I have the foreknowledge that the following matrix has the same minimal and characteristic polynomial:
$$A=\begin{pmatrix}1 & 1 & 0 & 0\\ -1 & -1 & 0 & 0\\ -2 & -2 & 2 & 1\\1 & 1 & -1 &0\end{pmatrix}$$
which is $x^2(x-1)^2.$
$A-xI=\begin{pmatrix}1-x & 1 & 0 & 0\\ -1 & -1-x & 0 & 0\\ -2 & -2 & 2-x & 1\\1 & 1 & -1 &-x\end{pmatrix}$
The first series of matrix operations are $R_1+(1-x)R_2, R_2+R_4,R_3+2R_4$ which yield $$\begin{pmatrix}0 & x^2 & 0 & 0\\ 0 & -x & -1 & -x\\ 0 & 0 & -x & 1-2x\\1 & 1 & -1 &-x\end{pmatrix}$$ Swap $R_4 \leftrightarrow R_1$.

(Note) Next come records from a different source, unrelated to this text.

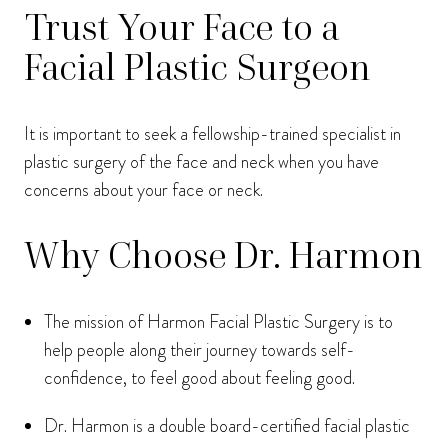
Trust Your Face to a
Facial Plastic Surgeon
It is important to seek a fellowship-trained specialist in
plastic surgery of the face and neck when you have
concerns about your face or neck.
Why Choose Dr. Harmon
The mission of Harmon Facial Plastic Surgery is to
help people along their journey towards self-
confidence, to feel good about feeling good.
Dr. Harmon is a double board-certified facial plastic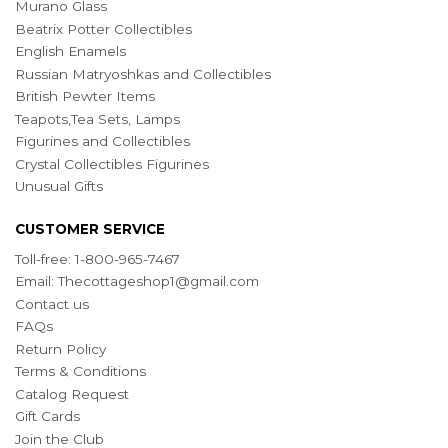
Murano Glass
Beatrix Potter Collectibles
English Enamels
Russian Matryoshkas and Collectibles
British Pewter Items
Teapots,Tea Sets, Lamps
Figurines and Collectibles
Crystal Collectibles Figurines
Unusual Gifts
CUSTOMER SERVICE
Toll-free: 1-800-965-7467
Email:
Thecottageshop1@gmail.com
Contact us
FAQs
Return Policy
Terms & Conditions
Catalog Request
Gift Cards
Join the Club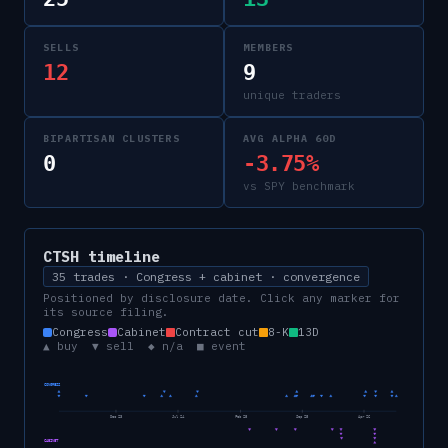
SELLS
MEMBERS
12
9
unique traders
BIPARTISAN CLUSTERS
AVG ALPHA 60D
0
-3.75%
vs SPY benchmark
CTSH
timeline
35 trades · Congress + cabinet · convergence
Positioned by disclosure date. Click any marker for
its source filing.
Congress
Cabinet
Contract cut
8-K
13D
▲ buy ▼ sell ◆ n/a ■ event
CONGRESS
Dec 23
Jul 24
Feb 25
Sep 25
Apr 26
CABINET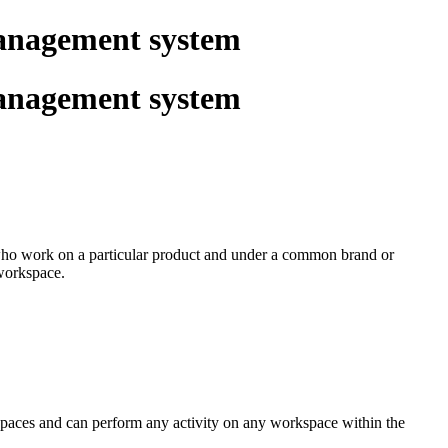
management system
management system
s who work on a particular product and under a common brand or
 workspace.
kspaces and can perform any activity on any workspace within the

$$\begin{pmatrix}1 & 1 & -1 &-x\\ 0 & -x & -1 & -x\\ 0 & 0 & -x & 1-2x\\0 & x^2 & 0 & 0\end{pmatrix}$$
The next series are column operations. I believe some are extra, but I needed them to keep it straight on paper: $C_2+C_3,C_3+C_1,C_4+xC_1,C_3 \leftrightarrow C_2, C_3-C_2, C_3\leftrightarrow C_4, C_3-xC_2$
This yields:
$$\begin{pmatrix}1 & 0 & 0 &0\\0 & -1& 0 & -x\\0 & -x & 1-2x+x^2 & 0\\0 & 0& 0& x^2\end{pmatrix} $$
Finally $R_3-xR_2$,$C_4-xC_2$, and $R_3-R_4$ yields
$$\begin{pmatrix}1 & 0 & 0 & 0\\0 & -1 & 0 & 0\\ 0 & 0& (x-1)^2 & 0 \\ 0 & 0 & 0 & x^2\end{pmatrix}$$
This is where I'm stuck since there should only be one element on the diagonal that is not a $1$.